_Task instructions:_
If a line includes "кнопке", copy it out of the entries.

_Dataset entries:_
+ + +
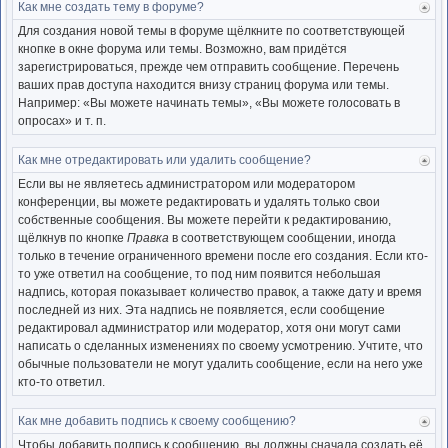
Как мне создать тему в форуме?
Ве
к
Для создания новой темы в форуме щёлкните по соответствующей
нача
кнопке в окне форума или темы. Возможно, вам придётся
зарегистрироваться, прежде чем отправить сообщение. Перечень
ваших прав доступа находится внизу страниц форума или темы.
Например: «Вы можете начинать темы», «Вы можете голосовать в
опросах» и т. п.
Как мне отредактировать или удалить сообщение?
Ве
к
Если вы не являетесь администратором или модератором
нача
конференции, вы можете редактировать и удалять только свои
собственные сообщения. Вы можете перейти к редактированию,
щёлкнув по кнопке
Правка
в соответствующем сообщении, иногда
только в течение ограниченного времени после его создания. Если кто-
то уже ответил на сообщение, то под ним появится небольшая
надпись, которая показывает количество правок, а также дату и время
последней из них. Эта надпись не появляется, если сообщение
редактировал администратор или модератор, хотя они могут сами
написать о сделанных изменениях по своему усмотрению. Учтите, что
обычные пользователи не могут удалить сообщение, если на него уже
кто-то ответил.
Как мне добавить подпись к своему сообщению?
Ве
к
Чтобы добавить подпись к сообщению, вы должны сначала создать её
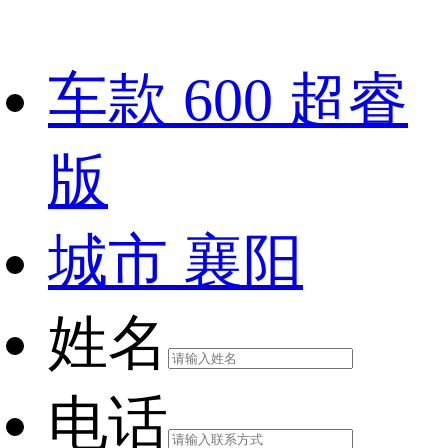
车款
600 超睿
版
城市
襄阳
姓名
电话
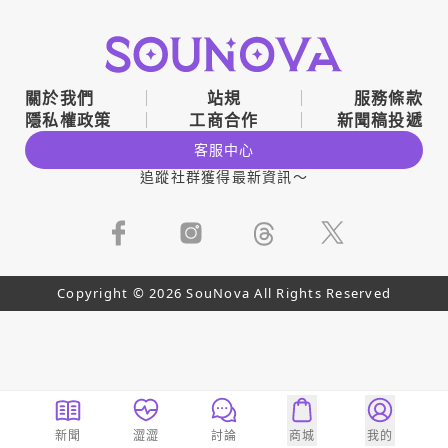
關於我們
站規
服務條款
隱私權政策
工商合作
新聞稿投遞
客服中心
追蹤社群獲得最新資訊～
Copyright © 2026 SouNova All Rights Reserved
新聞
澀澀
討論
商城
我的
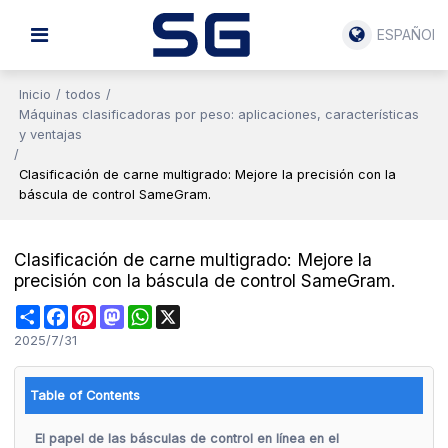
ESPAÑOL
Inicio
/
todos
/
Máquinas clasificadoras por peso: aplicaciones, características
y ventajas
/
Clasificación de carne multigrado: Mejore la precisión con la
báscula de control SameGram.
Clasificación de carne multigrado: Mejore la
precisión con la báscula de control SameGram.
Share
Facebook
Pinterest
Mastodon
WhatsApp
X
2025/7/31
Table of Contents
El papel de las básculas de control en línea en el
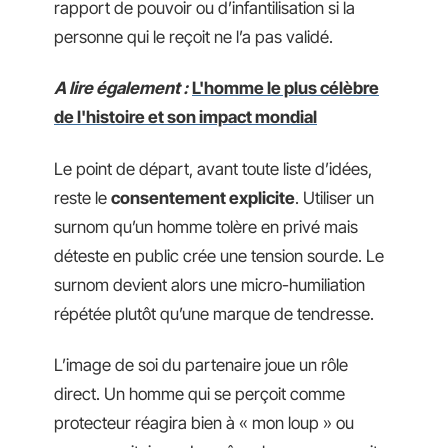
rapport de pouvoir ou d’infantilisation si la
personne qui le reçoit ne l’a pas validé.
A lire également :
L'homme le plus célèbre
de l'histoire et son impact mondial
Le point de départ, avant toute liste d’idées,
reste le
consentement explicite
. Utiliser un
surnom qu’un homme tolère en privé mais
déteste en public crée une tension sourde. Le
surnom devient alors une micro-humiliation
répétée plutôt qu’une marque de tendresse.
L’image de soi du partenaire joue un rôle
direct. Un homme qui se perçoit comme
protecteur réagira bien à « mon loup » ou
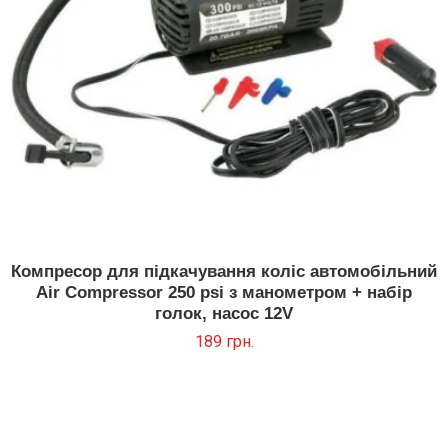
Компресор для підкачування коліс автомобільний
Air Compressor 250 psi з манометром + набір
голок, насос 12V
189
грн.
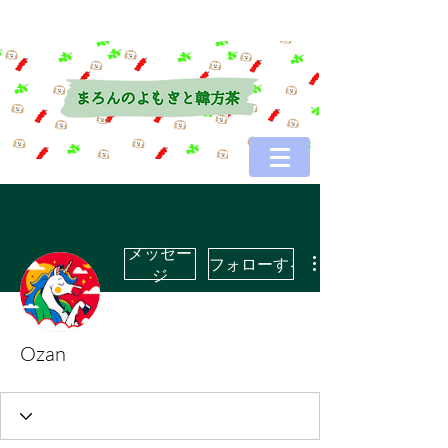
メッセー
フォローする
ジ
Ozan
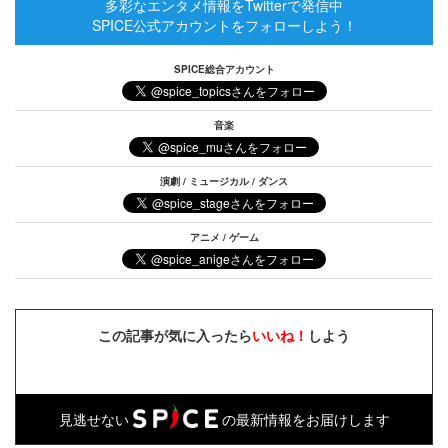
多彩なエンタメ情報をTwitterで発信中
SPICE公式アカウントをフォローしよう！
SPICE総合アカウント
音楽
演劇 / ミュージカル / ダンス
アニメ / ゲーム
この記事が気に入ったら
いいね！
しよう
見逃せない
の最新情報をお届けします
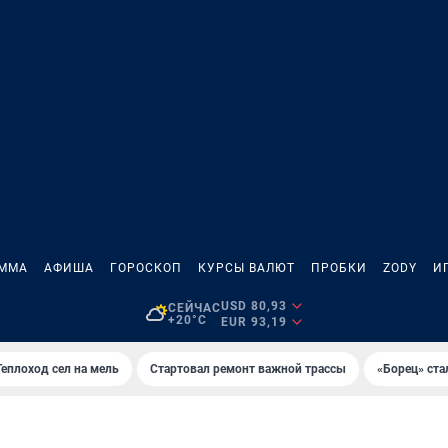
АММА
АФИША
ГОРОСКОП
КУРСЫ ВАЛЮТ
ПРОБКИ
ZODY
И
USD 80,93
СЕЙЧАС
+20°C
EUR 93,19
Теплоход сел на мель
Стартовал ремонт важной трассы
«Борец» ста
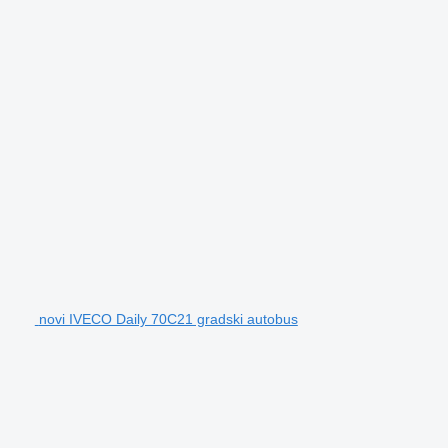
novi IVECO Daily 70C21 gradski autobus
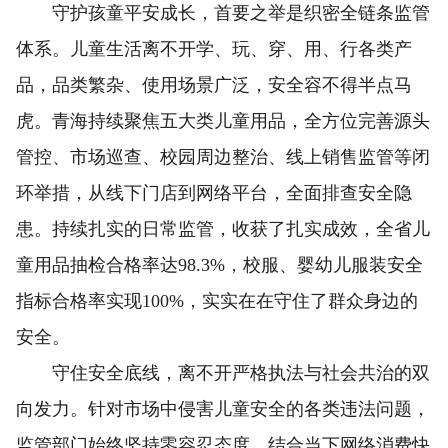
守护孩童平安成长，首要之举是织密全链条监管
体系。儿童生活离不开学、玩、穿、用、行各类产
品，品类繁杂、使用场景广泛，安全容不得半点马
虎。青海持续聚焦五大类儿童用品，全方位完善源头
管控、市场巡查、校园周边整治、线上销售监管等闭
环举措，从线下门店到网络平台，全面排查安全隐
患。持续扎实的日常监管，收获了扎实成效，全省儿
童用品抽检合格率达98.3%，校服、婴幼儿服装安全
指标合格率实现100%，实实在在守住了群众身边的
安全。
守住安全底线，离不开严格执法与社会共治的双
向发力。针对市场中侵害儿童安全的各类违法问题，
监管部门始终坚持零容忍态度。结合当下网络消费快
+ + +
_Solution for this exercise:_
кнопке в окне форума или темы. Возможно, вам придётся
щёлкнув по кнопке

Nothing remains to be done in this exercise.